1. Prepare the sample and place it into the FIB-SEM.

2. Conduct thinning and milling on the sample within the FIB-SEM.

3. Remove the thin sample from the FIB-SEM. Optionally, thin the sample surface with ion milling, then transfer it to TEM for observation.

Replica Technique

The replica technique is an indirect sample preparation method that uses thin films (carbon, plastic, oxide films) transparent to the electron beam to replicate the morphology of the material surface or fracture. The replica method includes primary plastic replication, primary carbon replication, plastic-carbon secondary replication, extraction replication, etc.

Sample Requirements: Suitable for samples prone to changes under the electron beam and challenging to make into films. The sample needs to be amorphous, have small molecular dimensions, good conductivity, thermal conductivity, resistance to electron beam bombardment, and sufficient strength and stiffness.

1. Primary Plastic Replication: Operating Steps: Drop a specific solution (cotton cellulose acetate solution or cellulose acetate acetone solution) onto the sample. Let the solution spread on the sample surface, absorb excess with filter paper after the solution is flattened, and leave a layer of plastic film of about 100 nm on the sample surface after solvent evaporation.

Sample Requirements: It is a negative replication concerning the sample surface.

2. Primary Carbon Replication:

Operating Steps: Use a vacuum coating device to vapor-deposit a layer of carbon film on the sample surface. Place the sample in the vacuum coating device, immerse it in a prepared separation liquid for electrolysis or chemical separation, and separate the deposited carbon film for analysis.

Carbon film replication is a positive replication. It differs from plastic replication in the following ways:

a. The thickness of the carbon film replica is basically the same, while the thickness of the plastic replica varies with the sample position.

b. Plastic replication does not damage the sample; carbon film replication damages the sample (the sample needs to be electrochemically corroded during separation).

c. Due to the larger size of plastic molecules, the resolution of plastic replication is lower (10-20 nm); carbon ions have a small diameter, and the resolution of carbon film replication is high (2 nm).

3. Plastic-Carbon Secondary Replication:

Operating Steps: Simply put, make a carbon replica on the plastic primary replica, and then dissolve the primary replica to obtain the secondary replica. To increase contrast, a layer of heavy metal, such as Cr or Au, can be sprayed in the direction inclined at 15-45 degrees.

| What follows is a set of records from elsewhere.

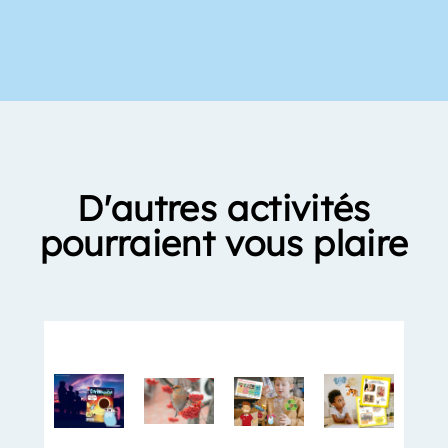
D'autres activités
pourraient vous plaire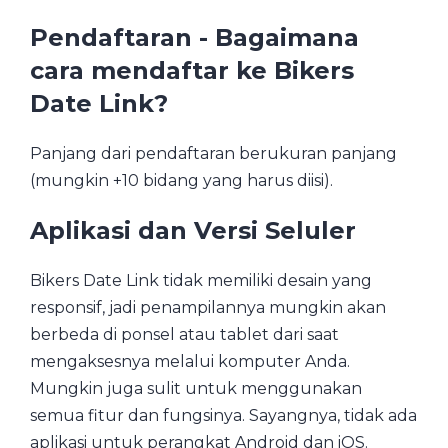
Pendaftaran - Bagaimana
cara mendaftar ke Bikers
Date Link?
Panjang dari pendaftaran berukuran panjang
(mungkin +10 bidang yang harus diisi).
Aplikasi dan Versi Seluler
Bikers Date Link tidak memiliki desain yang
responsif, jadi penampilannya mungkin akan
berbeda di ponsel atau tablet dari saat
mengaksesnya melalui komputer Anda.
Mungkin juga sulit untuk menggunakan
semua fitur dan fungsinya. Sayangnya, tidak ada
aplikasi untuk perangkat Android dan iOS.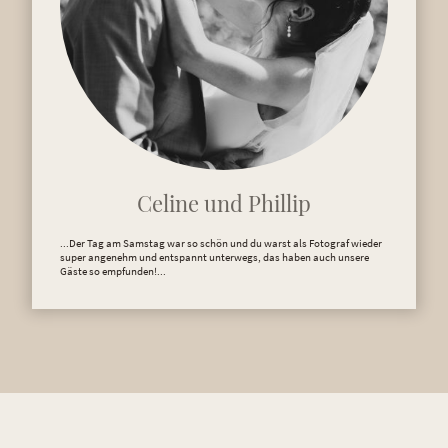
Celine und Phillip
...Der Tag am Samstag war so schön und du warst als Fotograf wieder
super angenehm und entspannt unterwegs, das haben auch unsere
Gäste so empfunden!...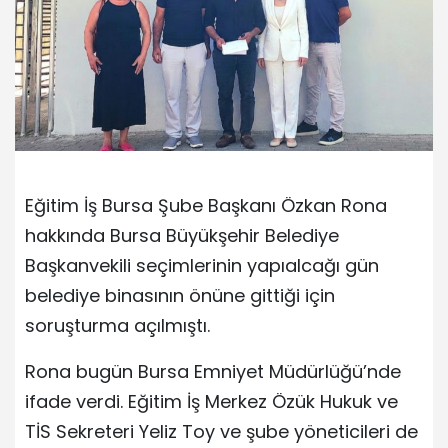
Eğitim İş Bursa Şube Başkanı Özkan Rona
hakkında Bursa Büyükşehir Belediye
Başkanvekili seçimlerinin yapıalcağı gün
belediye binasının önüne gittiği için
soruşturma açılmıştı.
Rona bugün Bursa Emniyet Müdürlüğü’nde
ifade verdi. Eğitim İş Merkez Özük Hukuk ve
TİS Sekreteri Yeliz Toy ve şube yöneticileri de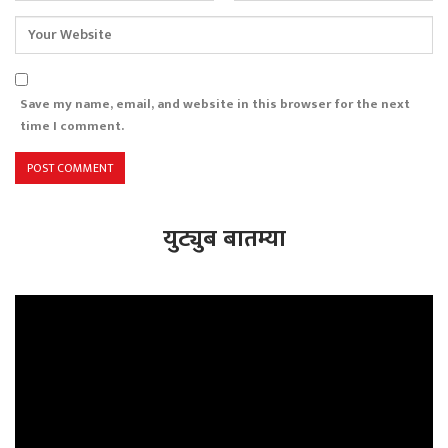
Save my name, email, and website in this browser for the next
time I comment.
युट्युब बातम्या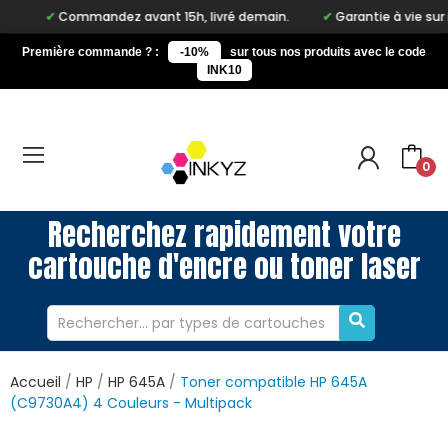
Commandez avant 15h, livré demain.
Garantie à vie sur notre ma
Première commande ? :
-10%
sur tous nos produits avec le code
INK10
0
Recherchez rapidement votre
cartouche d'encre ou toner laser
Accueil
HP
HP 645A
Toner compatible HP 645A
(C9730A4) 4 Couleurs - Multipack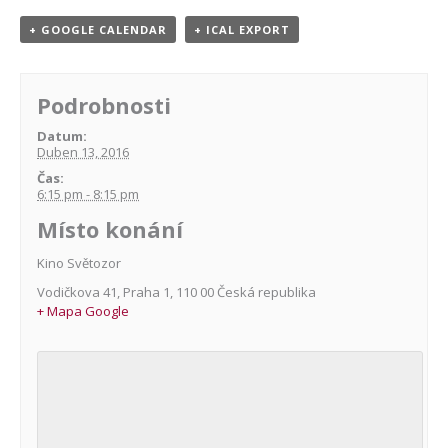
+ GOOGLE CALENDAR
+ ICAL EXPORT
Podrobnosti
Datum:
Duben 13, 2016
Čas:
6:15 pm - 8:15 pm
Místo konání
Kino Světozor
Vodičkova 41
,
Praha 1
,
110 00
Česká republika
+ Mapa Google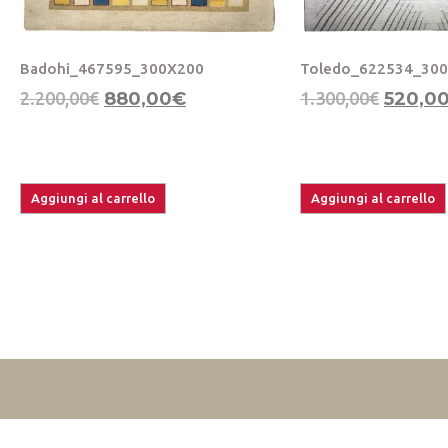
Badohi_467595_300X200
Toledo_622534_30
2.200,00
€
880,00
€
1.300,00
€
520,0
Aggiungi al carrello
Aggiungi al carrello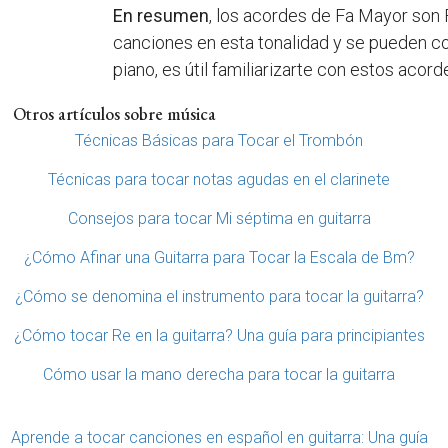
En resumen
, los acordes de Fa Mayor son 
canciones en esta tonalidad y se pueden co
piano, es útil familiarizarte con estos acor
Otros artículos sobre música
Técnicas Básicas para Tocar el Trombón
Técnicas para tocar notas agudas en el clarinete
Consejos para tocar Mi séptima en guitarra
¿Cómo Afinar una Guitarra para Tocar la Escala de Bm?
¿Cómo se denomina el instrumento para tocar la guitarra?
¿Cómo tocar Re en la guitarra? Una guía para principiantes
Cómo usar la mano derecha para tocar la guitarra
Aprende a tocar canciones en español en guitarra: Una guía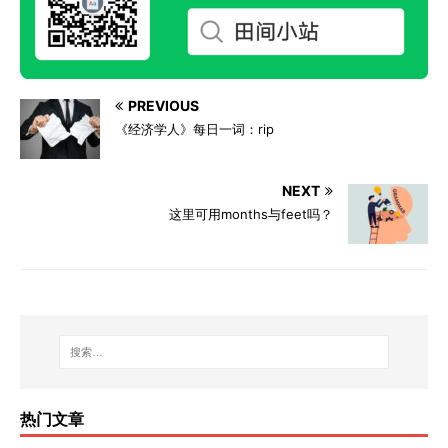
PREVIOUS
《经济学人》每日一词：rip
NEXT
这里可用months与feet吗？
热门文章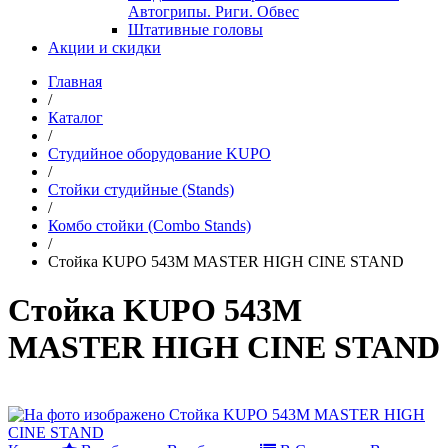
Автогрипы. Риги. Обвес
Штативные головы
Акции и скидки
Главная
/
Каталог
/
Студийное оборудование KUPO
/
Стойки студийные (Stands)
/
Комбо стойки (Combo Stands)
/
Стойка KUPO 543M MASTER HIGH CINE STAND
Стойка KUPO 543M
MASTER HIGH CINE STAND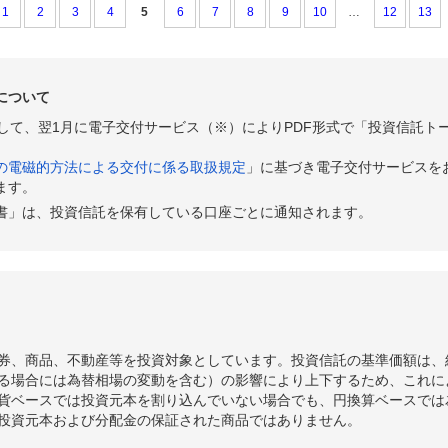
1
2
3
4
5
6
7
8
9
10
…
12
13
について
として、翌1月に電子交付サービス（※）によりPDF形式で「投資信託ト
の電磁的方法による交付に係る取扱規定
」に基づき電子交付サービスを
ます。
書」は、投資信託を保有している口座ごとに通知されます。
券、商品、不動産等を投資対象としています。投資信託の基準価額は、
る場合には為替相場の変動を含む）の影響により上下するため、これに
貨ベースでは投資元本を割り込んでいない場合でも、円換算ベースでは
投資元本および分配金の保証された商品ではありません。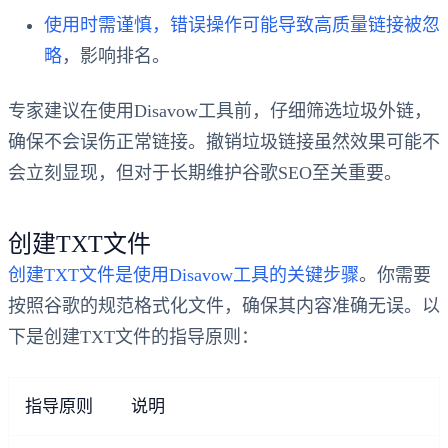
使用时需谨慎，错误操作可能导致高质量链接被忽
略
，影响排名。
专家建议在使用Disavow工具前，仔细筛选垃圾外链，
确保不会误伤正常链接。撤销垃圾链接虽然效果可能不
会立刻显现，但对于长期维护谷歌SEO至关重要。
创建TXT文件
创建TXT文件是使用Disavow工具的关键步骤
。你需要
按照谷歌的规范格式化文件，确保其内容准确无误。以
下是创建TXT文件的指导原则：
指导原则
说明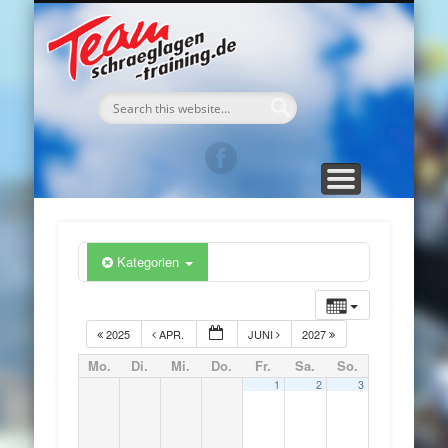
TEAM Schraeglagen-Training
WEGBESCHREIBUNG
DAS TRAINING
ANMELDUNG
GÄSTEBUCH
DAS TEAM
KONTAKT
TERMINE
MEDIA
HOME
Kategorien
2025
APR.
JUNI
2027
Mo.
Di.
Mi.
Do.
Fr.
Sa.
So.
1
2
3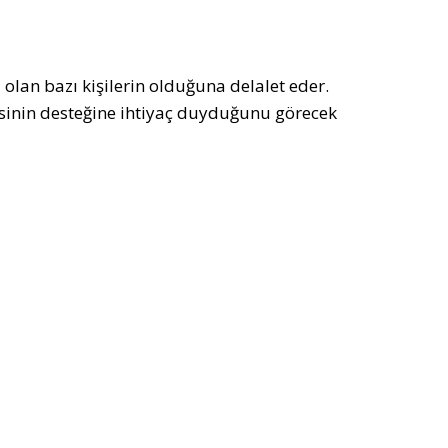
 olan bazı kişilerin olduğuna delalet eder.
isinin desteğine ihtiyaç duyduğunu görecek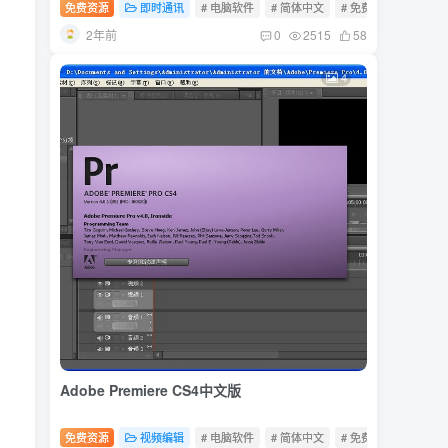
免费资源
即时通讯
# 电脑软件
# 简体中文
# 免费软件
2年前
0
2515
58
4
Adobe Premiere CS4中文版
免费资源
视频编辑
# 电脑软件
# 简体中文
# 免费软件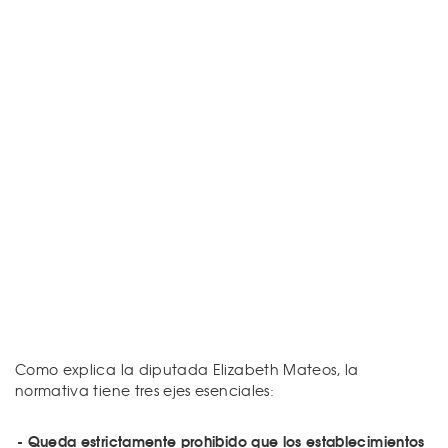
Como explica la diputada Elizabeth Mateos, la
normativa tiene tres ejes esenciales:
- Queda estrictamente prohibido que los establecimientos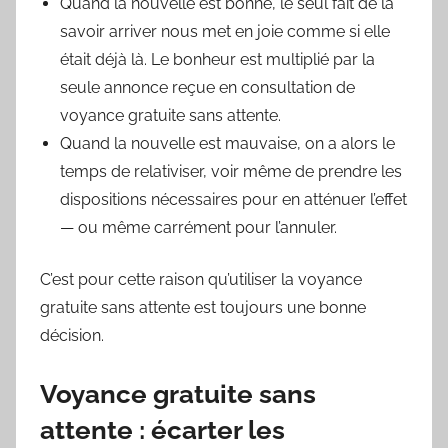
Quand la nouvelle est bonne, le seul fait de la
savoir arriver nous met en joie comme si elle
était déjà là. Le bonheur est multiplié par la
seule annonce reçue en consultation de
voyance gratuite sans attente.
Quand la nouvelle est mauvaise, on a alors le
temps de relativiser, voir même de prendre les
dispositions nécessaires pour en atténuer l’effet
— ou même carrément pour l’annuler.
C’est pour cette raison qu’utiliser la voyance
gratuite sans attente est toujours une bonne
décision.
Voyance gratuite sans
attente : écarter les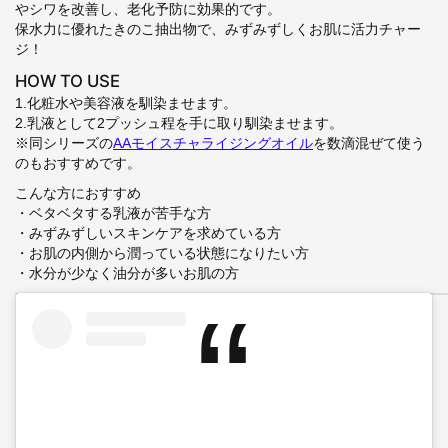
やシワを改善し、老化予防に効果的です。
保水力に優れたきのこ抽出物で、みずみずしくお肌に活力チャー
ジ！
HOW TO USE
1.化粧水や美容液を馴染ませます。
2.乳液として2プッシュ程を手に取り馴染ませます。
※同シリーズの
AAモイスチャライジングオイル
を数滴混ぜて使う
のもおすすめです。
こんな方におすすめ
・ベタベタする乳液が苦手な方
・みずみずしいスキンケアを求めている方
・お肌の内側から潤っている状態になりたい方
・水分が少なく油分が多いお肌の方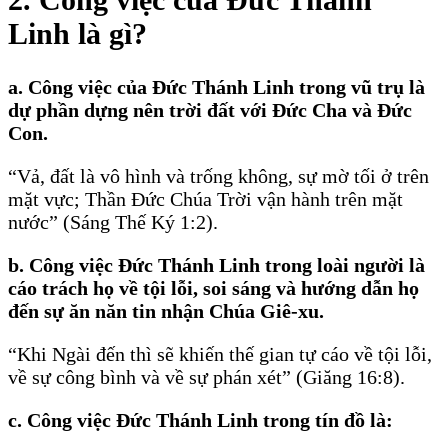
Linh là gì?
a. Công việc của Ðức Thánh Linh trong vũ trụ là
dự phần dựng nên trời đất với Ðức Cha và Ðức
Con.
“Vả, đất là vô hình và trống không, sự mờ tối ở trên
mặt vực; Thần Ðức Chúa Trời vận hành trên mặt
nước” (Sáng Thế Ký 1:2).
b. Công việc Ðức Thánh Linh trong loài người là
cáo trách họ về tội lỗi, soi sáng và hướng dẫn họ
đến sự ăn năn tin nhận Chúa Giê-xu.
“Khi Ngài đến thì sẽ khiến thế gian tự cáo về tội lỗi,
về sự công bình và về sự phán xét” (Giăng 16:8).
c. Công việc Ðức Thánh Linh trong tín đồ là:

Technical Features: The secondary replica retains the original surface of the sample without damage, has a heavy metal projection, does not damage the sample, is resistant to electron beam irradiation, has high contrast, stability, good thermal and electrical conductivity, low resolution comparable to the primary plastic replica, and thin film thickness.

4. Extraction Replication:

Sample Requirements: Used to analyze the shape, size, distribution of second-phase particles, as well as the analysis of phase and crystal structure.

a: Deeply corrode the sample containing the second-phase precipitation phase to expose the second-phase.

b: Deposit a layer of carbon film on the sample.

c: Use electrolytic corrosion to remove the sample matrix. The obtained extraction replica sample only consists of a carbon film and second-phase particles.

Technical Features: Extraction replicas allow for the observation of the matrix tissue morphology while observing the size, shape, distribution, and crystal structure analysis of second-phase particles.